Numerous other signs indicate Trump’s work to collapse government from within. Consider his cabinet appointees. As a presidential candidate Secretary of Energy Rick Perry famously promised to eliminate the agency he now leads. Secretary of Education Betsy DeVos is known not for her support of public education but as an advocate for siphoning public education funds to privately run schools, especially supporting religious institutions with federal dollars. Environmental Protection Agency director Scott Pruitt is a climate science denier. Less than two years ago Trump’s new nominee to head the Export-Import Bank, Scott Garrett, voted to discontinue it, calling it a “corporate welfare program.” All these appointments aim to destroy the government’s ability to influence public affairs.

Judged according to his nominations, Trump’s governing philosophy most resembles a termite colony’s plan for urban development.

If that sounds a little too suspicious, why not ask Steve Bannon? According to Bannon, all these people “were selected for a reason, and that is deconstruction.”

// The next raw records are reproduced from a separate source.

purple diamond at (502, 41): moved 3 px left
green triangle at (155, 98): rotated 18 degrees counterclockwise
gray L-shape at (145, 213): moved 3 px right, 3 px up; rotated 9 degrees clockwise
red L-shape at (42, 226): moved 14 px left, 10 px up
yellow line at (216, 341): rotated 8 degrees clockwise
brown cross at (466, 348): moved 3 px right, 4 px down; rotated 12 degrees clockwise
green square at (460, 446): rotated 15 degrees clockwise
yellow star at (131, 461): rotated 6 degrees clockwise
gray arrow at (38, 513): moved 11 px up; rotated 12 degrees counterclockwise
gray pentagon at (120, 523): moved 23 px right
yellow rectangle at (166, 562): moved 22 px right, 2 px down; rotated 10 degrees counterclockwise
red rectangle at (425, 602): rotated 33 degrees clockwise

The effects of this deconstruction are just beginning to manifest themselves. According to the White House Transition Project, the Trump administration has filled only 10 percent of “critical leadership positions” in the government. That’s less than half the normal rate at this point in a new administration, and it guarantees “the worst stand up of government in the past forty years.” Perhaps most devastated is the Department of State. At a time with active military operations in Syria, Iraq, and Afghanistan, not to mention rising tension with North Korea, seven of State’s top nine positions stand empty. For a president who complained loudly about security failures at Benghazi, it’s remarkable that Trump has nominated no one to be the assistant secretary of state for diplomatic security.

One might attribute these vacancies to administrative inefficiency, but staff depletion also leaves the government vulnerable to misconduct. As recently as Tuesday, Trump had failed to nominate inspectors general for ten government agencies. Again, the theme is accountability, as inspectors general provide independent oversight to prevent and root out government corruption.

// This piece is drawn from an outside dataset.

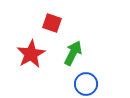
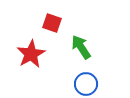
green arrow: moved 8 px right, 6 px up; rotated 60 degrees counterclockwise
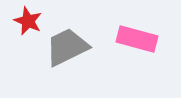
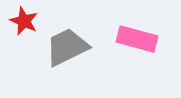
red star: moved 4 px left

It is telling that Trump’s proposed budget slashes almost every aspect of government – except for the people who carry guns. Compare the proposed 29 percent cut to the State Department with a 9 percent increase in Defense and a 7 percent increase to Homeland Security. There’s also $2.6 billion for Trump’s border wall. Among domestic concerns, the only other increase involves $1.4 billion for school vouchers, a strategy to undermine public education. (The Department of Education would face a 14% cut.) In short, a Trump budget would move the United States away from a functioning democracy toward something more like authoritarianism.

Trump won the election, but he hardly enjoys a mandate to destroy our government. For a candidate who won only 46.1 percent of the popular vote, Trump aims to govern like a dictator by undermining our system of checks and balances and reducing the country to a militarized state. That may seem far-fetched. But Trumpism is part of a global phenomenon, one that poses a special threat to the West. According to Stanford political scientist Larry Diamond, “We can now talk of a crisis” even in the most “mature” democracies. We see the effects not only in the US but also in key allies like the UK, France, and Germany. When people distrust their own institutions, democracy falters and authoritarianism seems more palatable. If Americans of good conscience don’t stand up for those institutions now, democracy really could fail.